An exact restatement of the entire listing is needed, excluding all images.

### Extracted records
····················

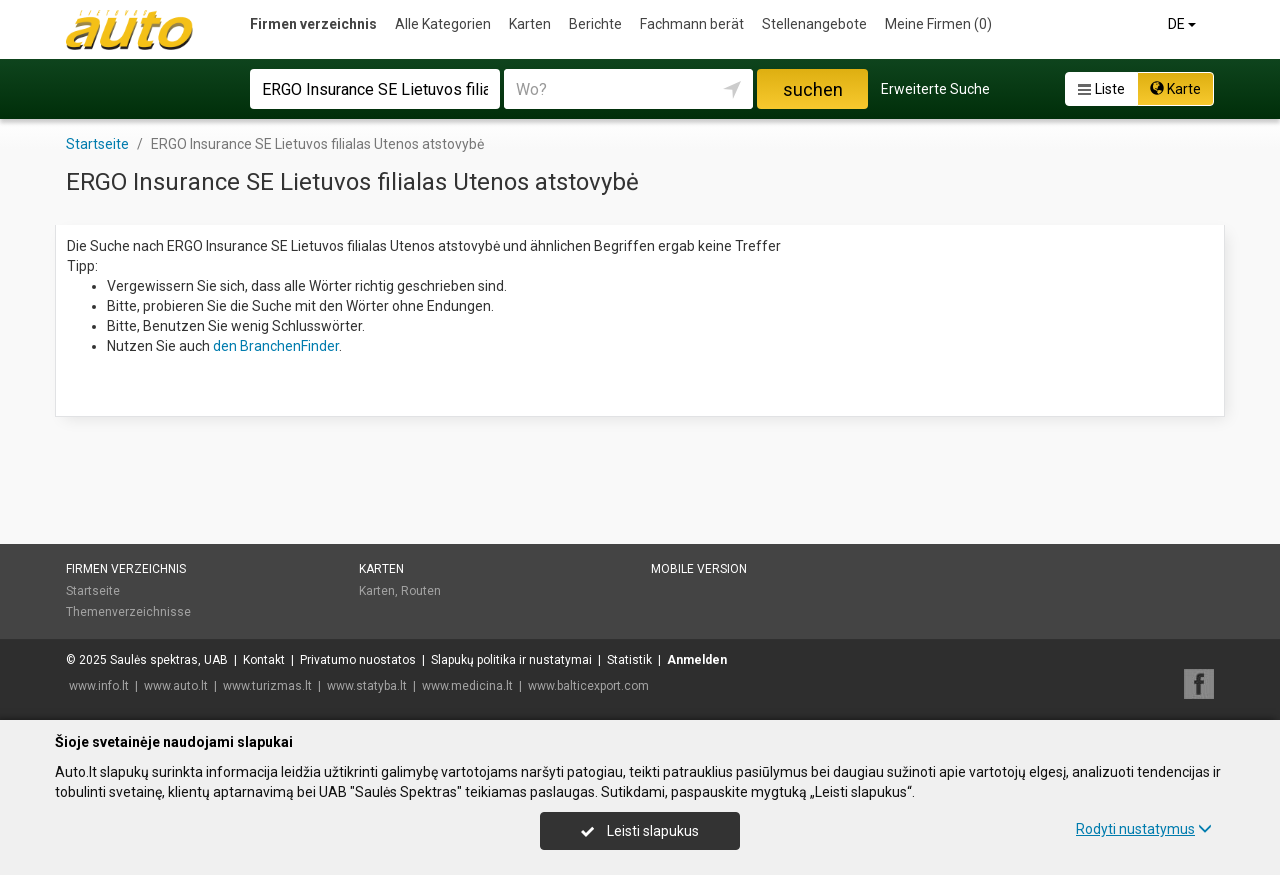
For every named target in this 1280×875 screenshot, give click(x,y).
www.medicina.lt (467, 686)
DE (1183, 24)
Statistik (629, 660)
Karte (1175, 89)
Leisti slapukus (640, 831)
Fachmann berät (692, 24)
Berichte (595, 24)
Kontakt (264, 660)
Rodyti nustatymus (1144, 829)
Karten (530, 24)
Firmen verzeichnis (313, 24)
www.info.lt (99, 686)
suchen (813, 89)
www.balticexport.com (588, 686)
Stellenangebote (814, 24)
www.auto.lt (176, 686)
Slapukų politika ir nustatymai (511, 660)
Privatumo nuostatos (358, 660)
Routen (421, 591)
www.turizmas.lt (267, 686)
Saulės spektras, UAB (169, 660)
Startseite (93, 591)
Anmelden (697, 660)
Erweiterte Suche (935, 89)
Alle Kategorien (443, 24)
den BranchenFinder (276, 346)
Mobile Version (699, 569)
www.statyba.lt (367, 686)
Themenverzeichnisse (128, 612)
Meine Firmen (938, 24)
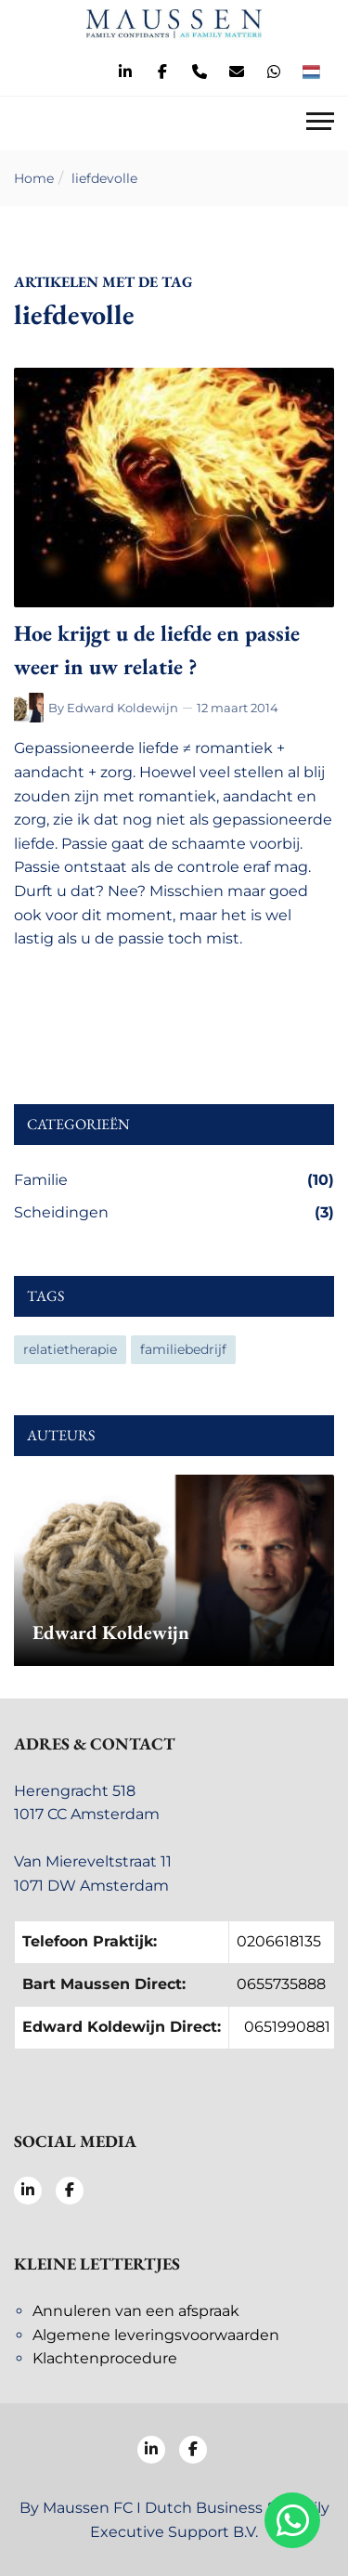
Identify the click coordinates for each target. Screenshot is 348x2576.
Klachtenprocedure (104, 2358)
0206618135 (279, 1941)
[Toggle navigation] (320, 123)
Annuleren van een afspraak (135, 2311)
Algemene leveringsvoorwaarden (155, 2335)
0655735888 (281, 1984)
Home (34, 178)
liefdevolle (104, 178)
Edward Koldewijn (122, 707)
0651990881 (287, 2027)
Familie (174, 1180)
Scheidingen (174, 1213)
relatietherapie (70, 1349)
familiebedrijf (183, 1349)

····················

### Expected answer
For every named target in this 1280×875 screenshot, give click(x,y).
www.medicina.lt (467, 686)
DE (1183, 24)
Statistik (629, 660)
Karte (1175, 89)
Leisti slapukus (640, 831)
Fachmann berät (692, 24)
Berichte (595, 24)
Kontakt (264, 660)
Rodyti nustatymus (1144, 829)
Karten (530, 24)
Firmen verzeichnis (313, 24)
www.info.lt (99, 686)
suchen (813, 89)
www.balticexport.com (588, 686)
Stellenangebote (814, 24)
www.auto.lt (176, 686)
Slapukų politika ir nustatymai (511, 660)
Privatumo nuostatos (358, 660)
Routen (421, 591)
www.turizmas.lt (267, 686)
Saulės spektras, UAB (169, 660)
Startseite (93, 591)
Anmelden (697, 660)
Erweiterte Suche (935, 89)
Alle Kategorien (443, 24)
den BranchenFinder (276, 346)
Mobile Version (699, 569)
www.statyba.lt (367, 686)
Themenverzeichnisse (128, 612)
Meine Firmen (938, 24)
Identify the click coordinates for each target. Screenshot is 348x2576.
Klachtenprocedure (104, 2358)
0206618135 (279, 1941)
[Toggle navigation] (320, 123)
Annuleren van een afspraak (135, 2311)
Algemene leveringsvoorwaarden (155, 2335)
0655735888 (281, 1984)
Home (34, 178)
liefdevolle (104, 178)
Edward Koldewijn (122, 707)
0651990881 (287, 2027)
Familie (174, 1180)
Scheidingen (174, 1213)
relatietherapie (70, 1349)
familiebedrijf (183, 1349)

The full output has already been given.